Director-General of the Department of Land and Water Conservation v Leverton Pastoral Company Pty Limited
[2002] NSWLEC 212
•09/18/2002
Land and Environment Court
of New South Wales
CITATION: Director-General of the Department of Land and Water Conservation v Leverton Pastoral Company Pty Limited [2002] NSWLEC 212 PARTIES: PROSECUTOR
Director-General of the Department of Land and Water Conservation
DEFENDANT
Leverton Pastoral Company Pty LimitedFILE NUMBER(S): 50113 of 2001 CORAM: Talbot J KEY ISSUES: Prosecution :- mitigation - remedial order LEGISLATION CITED: Crimes Sentencing Procedure Act 1999 s 22
Native Vegetation Conservation Act 1997 s 21(2), s 47(1)(a)CASES CITED: R v Thomson; R v Houlton (2000) 49 NSWLR 383 DATES OF HEARING: 18/09/2002 EX TEMPORE
JUDGMENT DATE :
09/18/2002LEGAL REPRESENTATIVES: DEFENDANT
PROSECUTOR
Mr C J Leggat (Barrister)
SOLICITORS
Crown Solicitors Office
Mr C M McEwen (Barrister)
SOLICITORS
Long Howland Lawyers
JUDGMENT:
IN THE LAND AND
ENVIRONMENT COURT
OF NEW SOUTH WALES
50113 of 2001
18 September 2002Talbot J
- Prosecutor
- Defendant
Introduction
1 HIS HONOUR: A plea of guilty has been entered by the defendant company, Leverton Pastoral Company Pty Limited, in answer to the charge made by the summons issued in September 2001.
2 The Court has been quite significantly assisted by the parties’ compliance with its directions for the preparation of a Statement of Agreed Facts. The preparation of that document has assisted in limiting the extent to which evidence was required.

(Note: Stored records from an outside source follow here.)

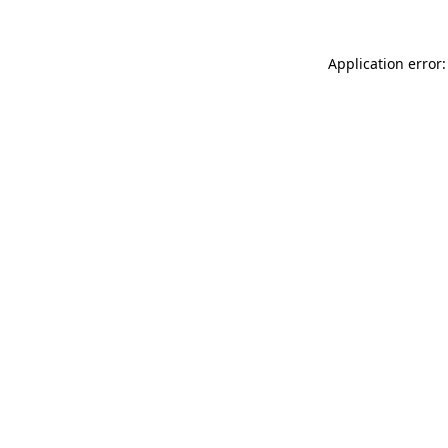
Application error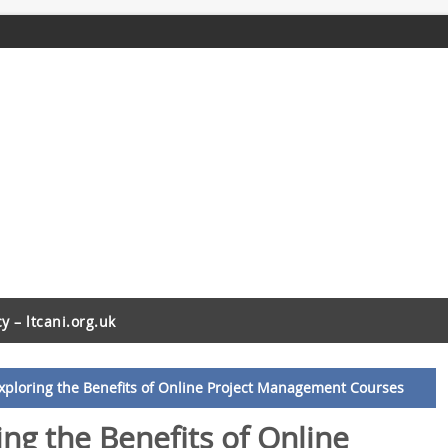
cy – ltcani.org.uk
xploring the Benefits of Online Project Management Courses
ng the Benefits of Online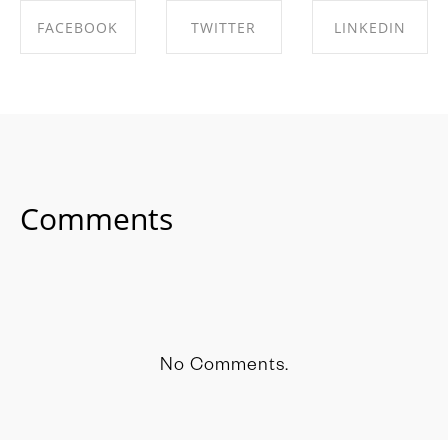
FACEBOOK
TWITTER
LINKEDIN
SHARE ON
SHARE ON
SHARE ON
FACEBOOK
TWITTER
LINKEDIN
Comments
No Comments.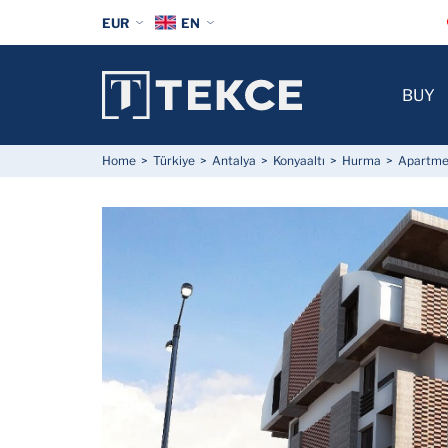
EUR
EN
BUY
Home
Türkiye
Antalya
Konyaaltı
Hurma
Apartmen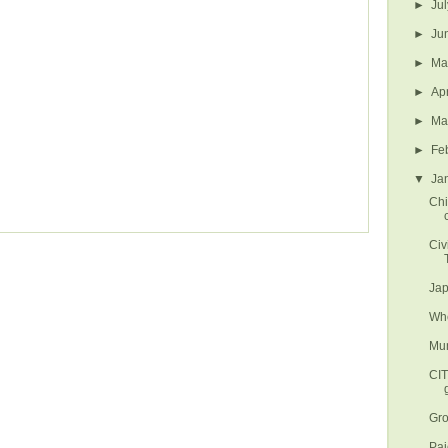
►
Ju
►
Ju
►
M
►
Ap
►
Ma
►
Fe
▼
Ja
Chi
Civ
Jap
Whe
Mun
CI
Gro
Paj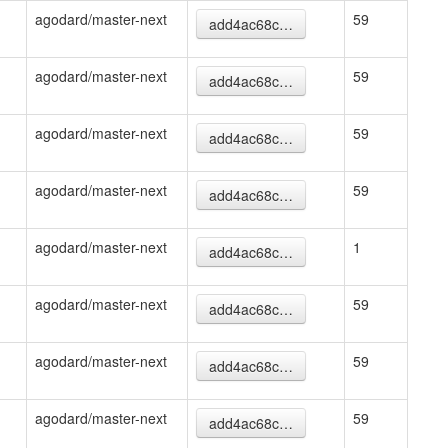
agodard/master-next
59
add4ac68c…
agodard/master-next
59
add4ac68c…
agodard/master-next
59
add4ac68c…
agodard/master-next
59
add4ac68c…
agodard/master-next
1
add4ac68c…
agodard/master-next
59
add4ac68c…
agodard/master-next
59
add4ac68c…
agodard/master-next
59
add4ac68c…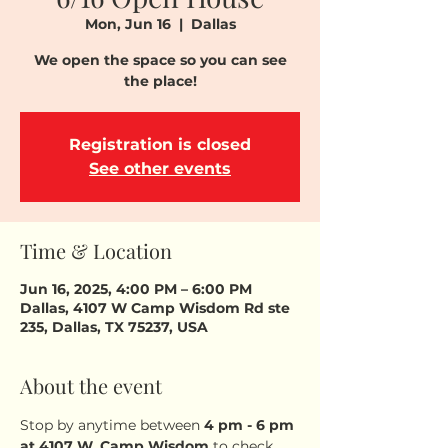
Mon, Jun 16
  |  
Dallas
We open the space so you can see
the place!
Registration is closed
See other events
Time & Location
Jun 16, 2025, 4:00 PM – 6:00 PM
Dallas, 4107 W Camp Wisdom Rd ste
235, Dallas, TX 75237, USA
About the event
Stop by anytime between 
4 pm - 6 pm
at 4107 W. Camp Wisdom
 to check 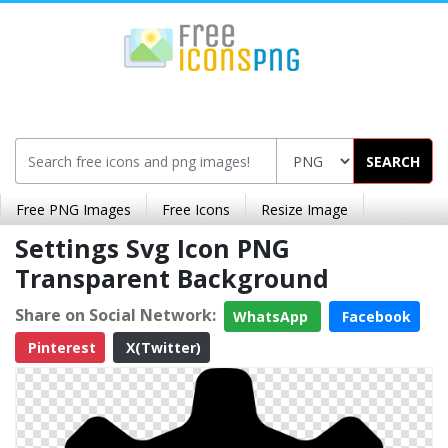
SEARCH
Free PNG Images
Free Icons
Resize Image
Settings Svg Icon PNG
Transparent Background
Share on Social Network:
WhatsApp
Facebook
Pinterest
X(Twitter)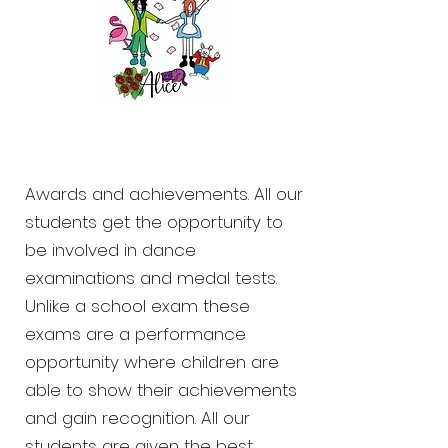
Awards and achievements. All our
students get the opportunity to
be involved in dance
examinations and medal tests.
Unlike a school exam these
exams are a performance
opportunity where children are
able to show their achievements
and gain recognition. All our
students are given the best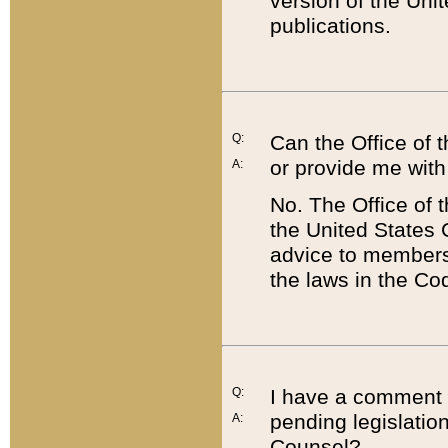
version of the Uni
publications.
Q:
Can the Office of
or provide me with
A:
No. The Office of
the United States 
advice to members 
the laws in the Co
Q:
I have a comment a
pending legislation
A:
Counsel?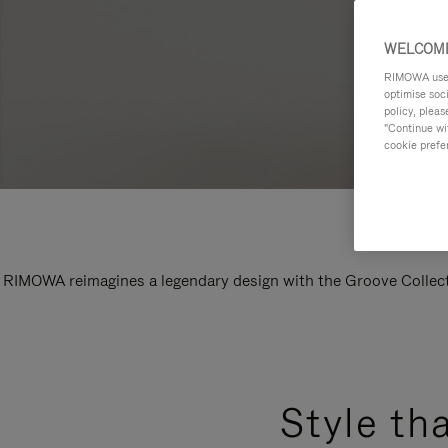
WELCOME
RIMOWA uses 
optimise soc
policy, pleas
"Continue wit
cookie prefe
RIMOWA reimagines a legendary design with the Groove Collectio
Style th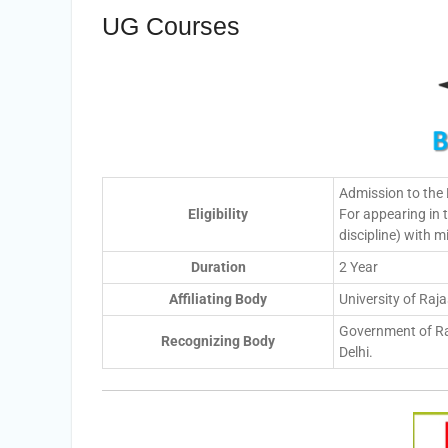
UG Courses
Admission to the
Eligibility
For appearing in
discipline) with
Duration
2 Year
Affiliating Body
University of Raj
Government of Ra
Recognizing Body
Delhi.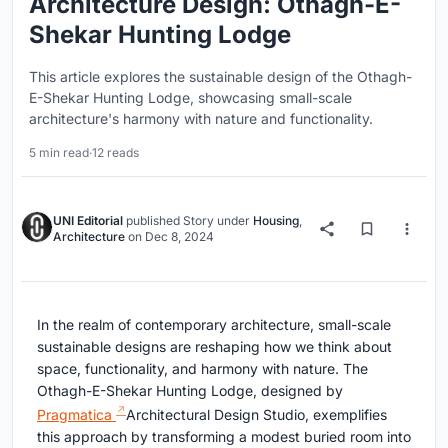
Architecture Design: Othagh-E-
Shekar Hunting Lodge
This article explores the sustainable design of the Othagh-
E-Shekar Hunting Lodge, showcasing small-scale
architecture's harmony with nature and functionality.
5 min read
·
12 reads
UNI Editorial
published
Story
under
Housing
,
Architecture
on
Dec 8, 2024
In the realm of contemporary architecture, small-scale
sustainable designs are reshaping how we think about
space, functionality, and harmony with nature. The
Othagh-E-Shekar Hunting Lodge, designed by
Pragmatica
Architectural Design Studio, exemplifies
this approach by transforming a modest buried room into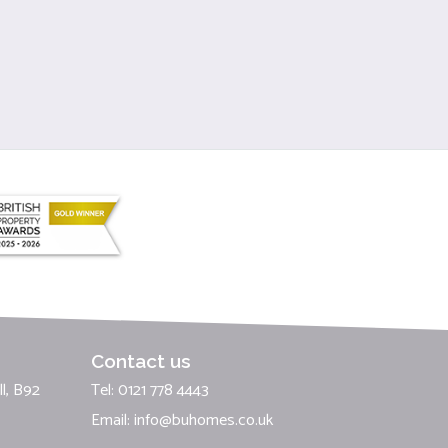
Contact us
l, B92
Tel: 0121 778 4443
Email:
info@buhomes.co.uk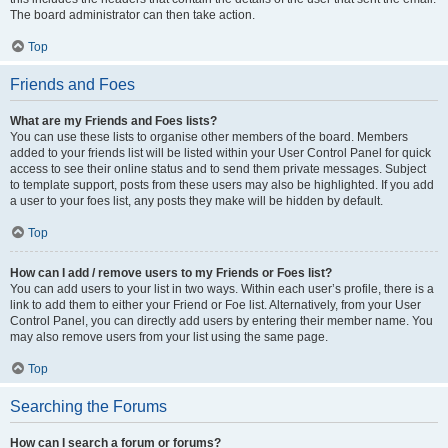
The board administrator can then take action.
Top
Friends and Foes
What are my Friends and Foes lists?
You can use these lists to organise other members of the board. Members
added to your friends list will be listed within your User Control Panel for quick
access to see their online status and to send them private messages. Subject
to template support, posts from these users may also be highlighted. If you add
a user to your foes list, any posts they make will be hidden by default.
Top
How can I add / remove users to my Friends or Foes list?
You can add users to your list in two ways. Within each user’s profile, there is a
link to add them to either your Friend or Foe list. Alternatively, from your User
Control Panel, you can directly add users by entering their member name. You
may also remove users from your list using the same page.
Top
Searching the Forums
How can I search a forum or forums?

Its form is comprehensive in terms of identifying the offence, the relevant background, the environmental impact and the relevant matters that generally need to be taken into account in assessing an appropriate penalty.
3 The charge is that the defendant failed to comply with the provision of Pt 2 of the Native Vegetation Conservation Act 1997 (“the Native Vegetation Act”) on two adjoining parcels of land, namely lot 1 in deposited plan 756025 and lot 7 and lot 9 in deposited plan 756014 being part of the property “Luellan” which is situated near Boggabilla (“the subject lands”), being land to which no regional vegetation management plan applied at the relevant dates of the offence which are alleged to be between 1 August 1999 and 22 September 1999.
4 The offence is a contravention of s 21(2) of the Native Vegetation Act. The subsection provides that a person must not clear native vegetation on any land except in accordance with a development consent that is in force or a native vegetation code of practice.
5 The defendant is a family company. The primary directors and shareholders are David Manchee, Jane Manchee and their son Geoffrey Manchee. It is a curious quirk of history that in or about 1904 an ancestor of Mr Manchee acquired the subject lands from the New South Wales State Government on condition that he clear the lands and face forfeiture thereof if they were not cleared or regrowth thereon was not controlled.
6 At the time of the offence the property Luellan consisted of 1636 hectares. It forms part of a total disparate holding (comprising approximately 10,000 hectares) held by family interests. In September 1999, when the subject clearing took place, approximately seventy per cent of the native vegetation within lot 1 was less than ten years old. It is not in dispute that the offences charged does not relate to that seventy per cent but rather to the remaining thirty per cent of the vegetation on lot 1.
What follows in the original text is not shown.